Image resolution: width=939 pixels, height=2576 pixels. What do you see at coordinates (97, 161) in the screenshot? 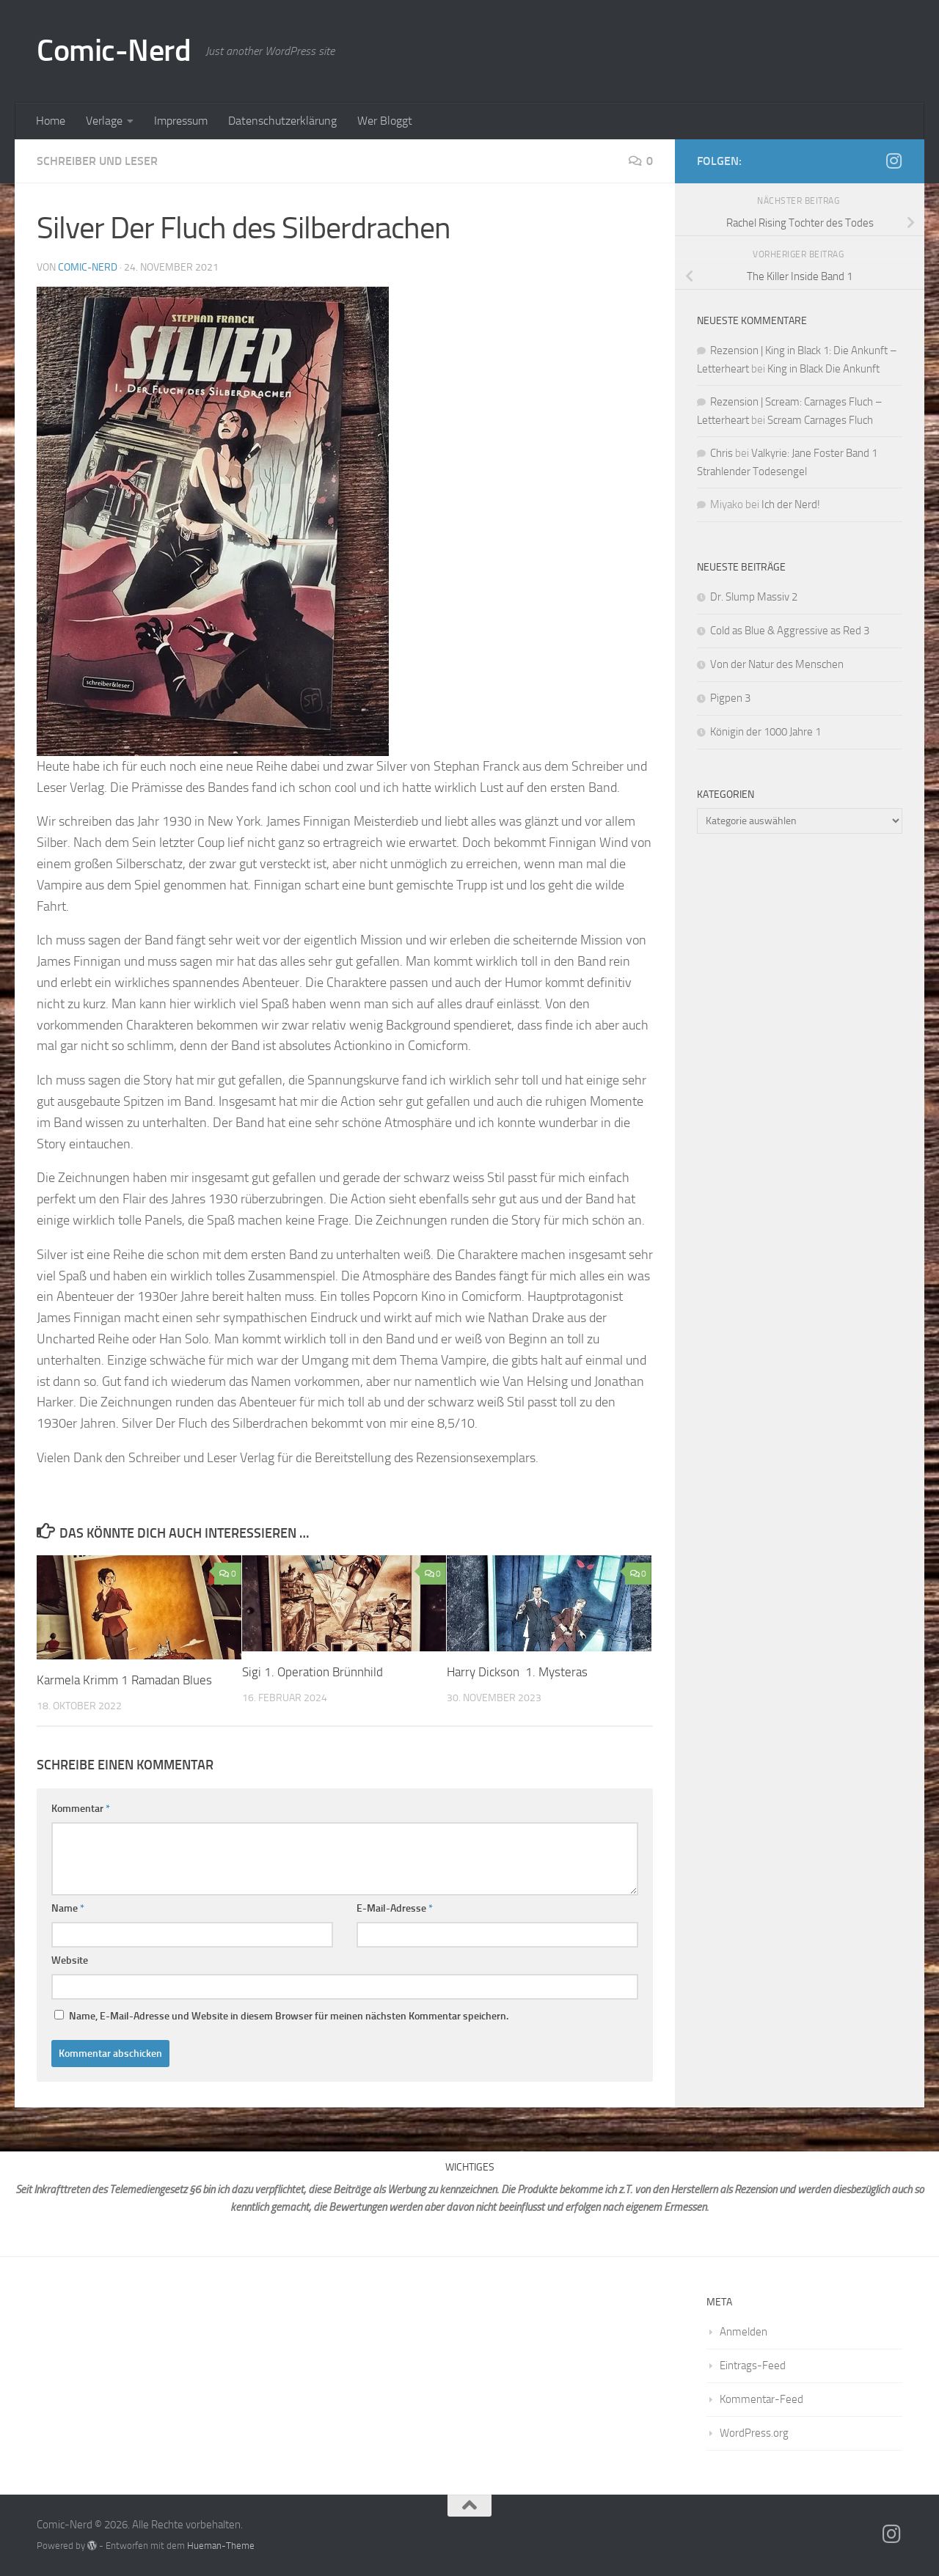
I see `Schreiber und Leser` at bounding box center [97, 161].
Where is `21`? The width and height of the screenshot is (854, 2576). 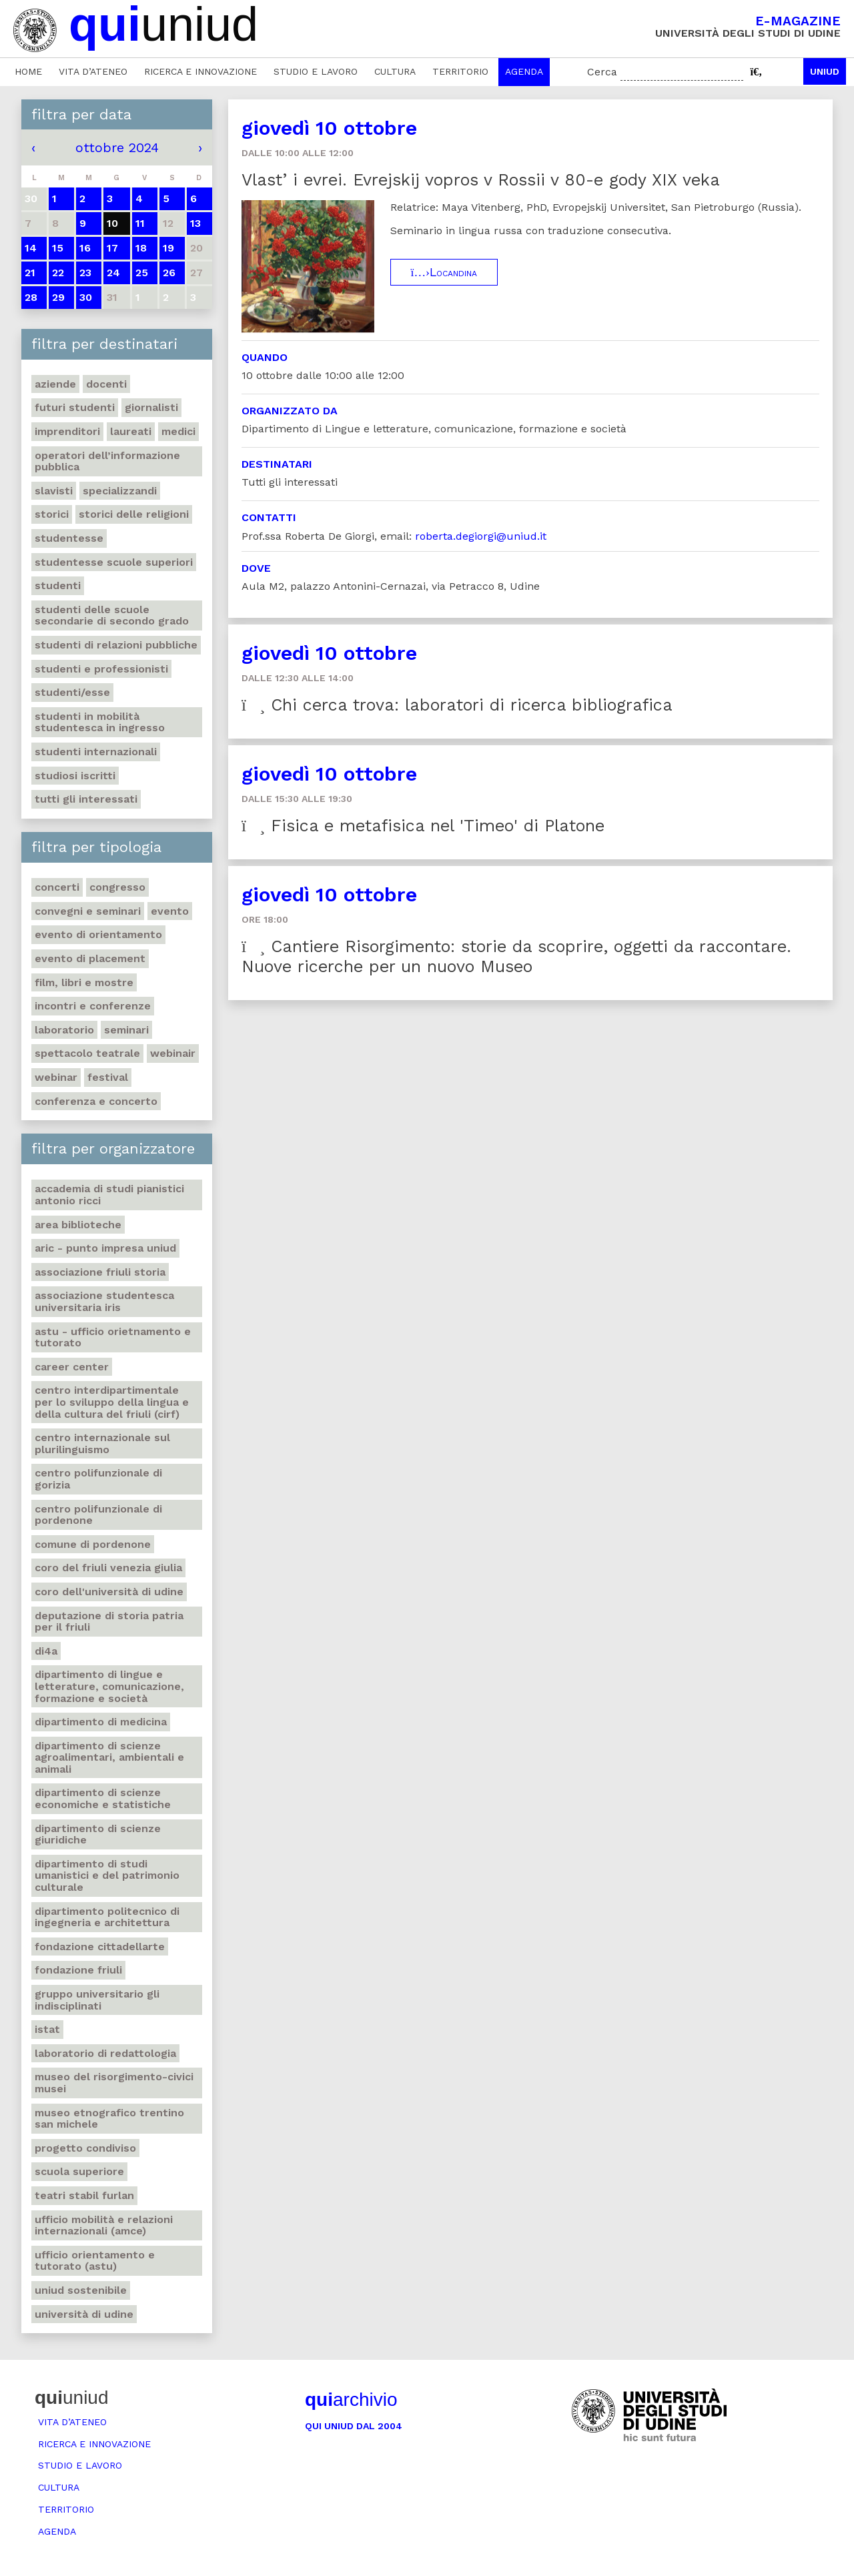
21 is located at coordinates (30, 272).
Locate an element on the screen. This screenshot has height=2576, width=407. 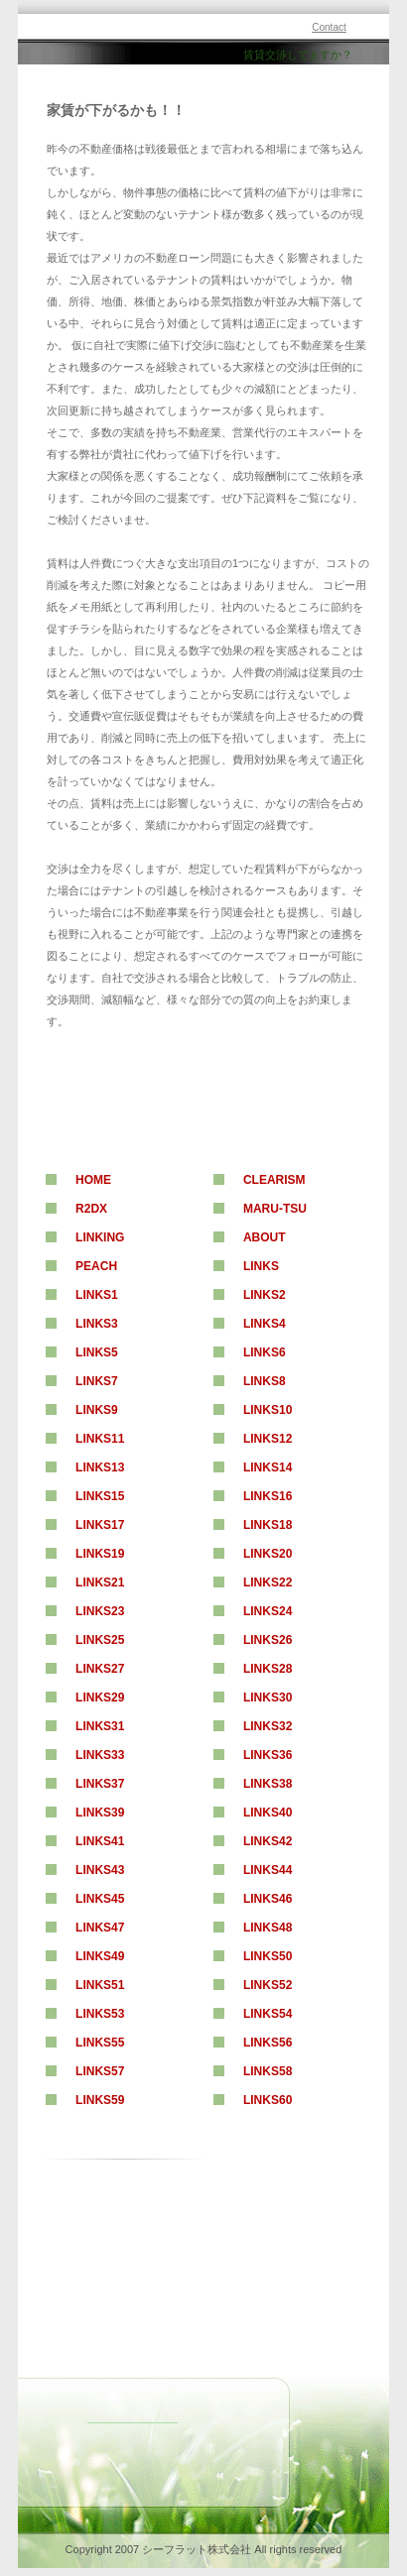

==========

(ABOUT THIS TASK)
Would you restate the listing word for word and leave every picture out?

(WRITTEN ANSWER)
Image resolution: width=939 pixels, height=2576 pixels. What do you see at coordinates (97, 161) in the screenshot? 
I see `Schreiber und Leser` at bounding box center [97, 161].
Where is `21`? The width and height of the screenshot is (854, 2576). 
21 is located at coordinates (30, 272).
Locate an element on the screen. This screenshot has height=2576, width=407. 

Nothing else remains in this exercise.